── GIVEN RECORDS
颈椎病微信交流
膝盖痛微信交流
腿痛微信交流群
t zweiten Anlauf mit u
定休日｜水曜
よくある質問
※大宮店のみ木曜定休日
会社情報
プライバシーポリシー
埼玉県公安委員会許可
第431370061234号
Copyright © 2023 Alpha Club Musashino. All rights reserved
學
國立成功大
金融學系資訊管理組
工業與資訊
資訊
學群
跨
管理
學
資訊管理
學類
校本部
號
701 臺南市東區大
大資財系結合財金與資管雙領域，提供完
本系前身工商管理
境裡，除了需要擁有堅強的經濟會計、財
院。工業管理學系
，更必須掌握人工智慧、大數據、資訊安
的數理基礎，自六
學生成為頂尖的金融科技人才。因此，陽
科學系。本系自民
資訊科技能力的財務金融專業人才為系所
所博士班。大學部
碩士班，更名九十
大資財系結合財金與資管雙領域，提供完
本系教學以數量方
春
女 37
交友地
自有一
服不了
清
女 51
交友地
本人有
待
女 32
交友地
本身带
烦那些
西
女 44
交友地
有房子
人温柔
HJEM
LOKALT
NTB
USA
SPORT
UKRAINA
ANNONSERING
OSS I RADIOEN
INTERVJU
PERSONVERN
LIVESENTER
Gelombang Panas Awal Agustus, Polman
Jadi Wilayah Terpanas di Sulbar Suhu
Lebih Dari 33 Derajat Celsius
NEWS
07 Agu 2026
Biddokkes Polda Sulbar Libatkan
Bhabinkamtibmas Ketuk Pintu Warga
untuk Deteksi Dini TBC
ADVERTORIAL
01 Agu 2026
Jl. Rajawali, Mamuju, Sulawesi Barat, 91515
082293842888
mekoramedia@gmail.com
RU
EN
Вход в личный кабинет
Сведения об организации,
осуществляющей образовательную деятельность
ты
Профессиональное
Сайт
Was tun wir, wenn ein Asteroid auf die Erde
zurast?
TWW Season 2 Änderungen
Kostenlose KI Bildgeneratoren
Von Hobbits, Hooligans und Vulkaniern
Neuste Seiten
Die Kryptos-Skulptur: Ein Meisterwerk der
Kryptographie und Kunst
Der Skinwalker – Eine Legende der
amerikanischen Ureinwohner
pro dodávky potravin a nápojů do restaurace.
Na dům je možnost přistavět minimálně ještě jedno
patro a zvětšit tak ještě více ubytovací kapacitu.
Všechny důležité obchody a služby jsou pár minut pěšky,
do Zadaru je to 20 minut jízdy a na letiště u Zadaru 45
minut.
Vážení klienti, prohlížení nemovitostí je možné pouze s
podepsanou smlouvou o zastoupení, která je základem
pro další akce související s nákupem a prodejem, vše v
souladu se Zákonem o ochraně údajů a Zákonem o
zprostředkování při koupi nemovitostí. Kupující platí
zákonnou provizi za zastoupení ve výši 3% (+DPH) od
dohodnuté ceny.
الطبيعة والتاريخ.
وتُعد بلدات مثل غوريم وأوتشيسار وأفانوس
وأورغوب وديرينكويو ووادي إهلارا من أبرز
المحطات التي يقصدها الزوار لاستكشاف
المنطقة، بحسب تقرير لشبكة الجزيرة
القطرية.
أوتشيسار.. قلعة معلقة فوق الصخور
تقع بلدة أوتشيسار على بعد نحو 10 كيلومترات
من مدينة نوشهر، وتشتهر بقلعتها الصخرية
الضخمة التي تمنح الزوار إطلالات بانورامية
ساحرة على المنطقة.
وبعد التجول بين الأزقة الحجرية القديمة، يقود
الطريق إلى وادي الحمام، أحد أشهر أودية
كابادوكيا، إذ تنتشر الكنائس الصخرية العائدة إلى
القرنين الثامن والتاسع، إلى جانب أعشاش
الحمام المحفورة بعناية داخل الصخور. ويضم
────
■ WORK REQUEST ■
What is needed is every line from the data above that includes the string "التي", copied out.

■ RESULT OF THIS EXERCISE ■
المحطات التي يقصدها الزوار لاستكشاف
الضخمة التي تمنح الزوار إطلالات بانورامية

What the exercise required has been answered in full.